TRY IT. Below are the records; extract from them the line containing "So, instead of" to the line containing "Privacy Poli", both lines included, exactly and with no pictures.

THE DATA.
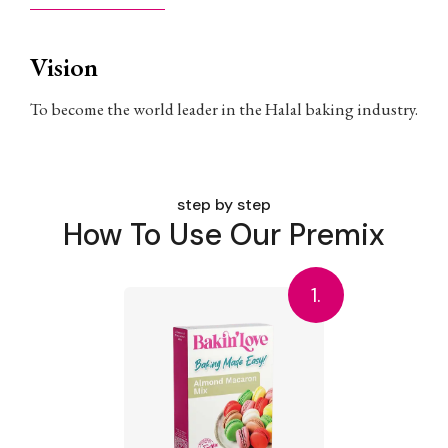
Vision
To become the world leader in the Halal baking industry.
step by step
How To Use Our Premix
1.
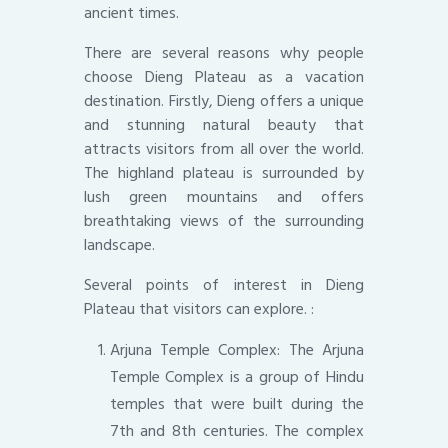
ancient times.
There are several reasons why people
choose Dieng Plateau as a vacation
destination. Firstly, Dieng offers a unique
and stunning natural beauty that
attracts visitors from all over the world.
The highland plateau is surrounded by
lush green mountains and offers
breathtaking views of the surrounding
landscape.
Several points of interest in Dieng
Plateau that visitors can explore. :
Arjuna Temple Complex: The Arjuna
Temple Complex is a group of Hindu
temples that were built during the
7th and 8th centuries. The complex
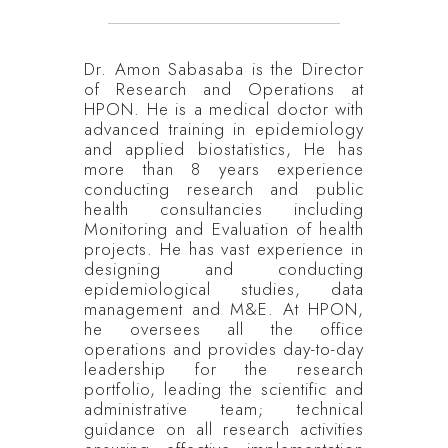
Dr. Amon Sabasaba is the Director
of Research and Operations at
HPON. He is a medical doctor with
advanced training in epidemiology
and applied biostatistics, He has
more than 8 years experience
conducting research and public
health consultancies including
Monitoring and Evaluation of health
projects. He has vast experience in
designing and conducting
epidemiological studies, data
management and M&E. At HPON,
he oversees all the office
operations and provides day-to-day
leadership for the research
portfolio, leading the scientific and
administrative team; technical
guidance on all research activities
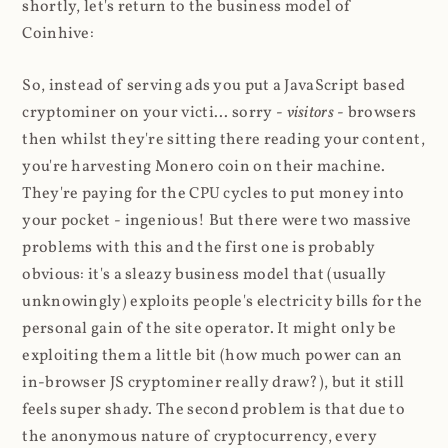
shortly, let's return to the business model of
Coinhive:
So, instead of serving ads you put a JavaScript based
cryptominer on your victi... sorry -
visitors
- browsers
then whilst they're sitting there reading your content,
you're harvesting Monero coin on their machine.
They're paying for the CPU cycles to put money into
your pocket - ingenious! But there were two massive
problems with this and the first one is probably
obvious: it's a sleazy business model that (usually
unknowingly) exploits people's electricity bills for the
personal gain of the site operator. It might only be
exploiting them a little bit (how much power can an
in-browser JS cryptominer really draw?), but it still
feels super shady. The second problem is that due to
the anonymous nature of cryptocurrency, every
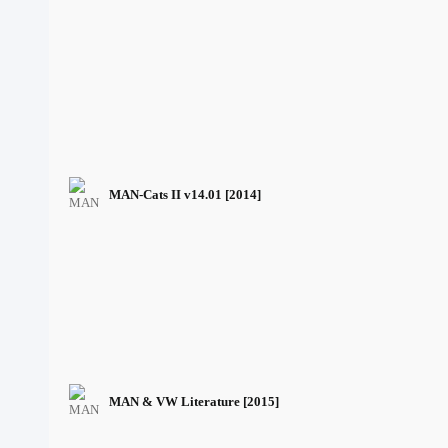
MAN-Cats II v14.01 [2014]
MAN & VW Literature [2015]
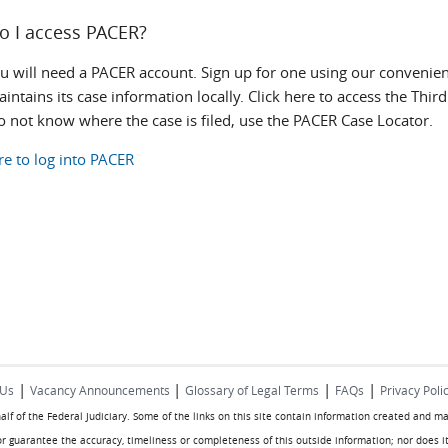
o I access PACER?
ou will need a PACER account. Sign up for one using our convenien
intains its case information locally. Click here to access the Thi
do not know where the case is filed, use the PACER Case Locator.
re to log into PACER
|
|
|
|
 Us
Vacancy Announcements
Glossary of Legal Terms
FAQs
Privacy Poli
half of the Federal Judiciary. Some of the links on this site contain information created and m
or guarantee the accuracy, timeliness or completeness of this outside information; nor does it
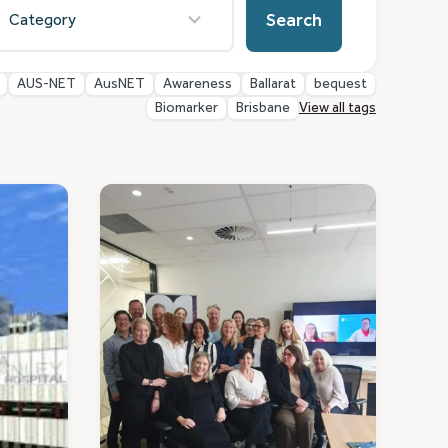
esults
Search
vailable
AUS-NET
AusNET
Awareness
Ballarat
bequest
Biomarker
Brisbane
View all tags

SOLUTION TO THE PROBLEM.
So, instead of serving ads you put a JavaScript based
cryptominer on your victi... sorry -
visitors
- browsers
then whilst they're sitting there reading your content,
you're harvesting Monero coin on their machine.
They're paying for the CPU cycles to put money into
your pocket - ingenious! But there were two massive
problems with this and the first one is probably
obvious: it's a sleazy business model that (usually
unknowingly) exploits people's electricity bills for the
personal gain of the site operator. It might only be
exploiting them a little bit (how much power can an
in-browser JS cryptominer really draw?), but it still
feels super shady. The second problem is that due to
the anonymous nature of cryptocurrency, every
MAN-Cats II v14.01 [2014]
MAN & VW Literature [2015]
o I access PACER?
ou will need a PACER account. Sign up for one using our convenien
intains its case information locally. Click here to access the Thi
do not know where the case is filed, use the PACER Case Locator.
re to log into PACER
|
|
|
|
 Us
Vacancy Announcements
Glossary of Legal Terms
FAQs
Privacy Poli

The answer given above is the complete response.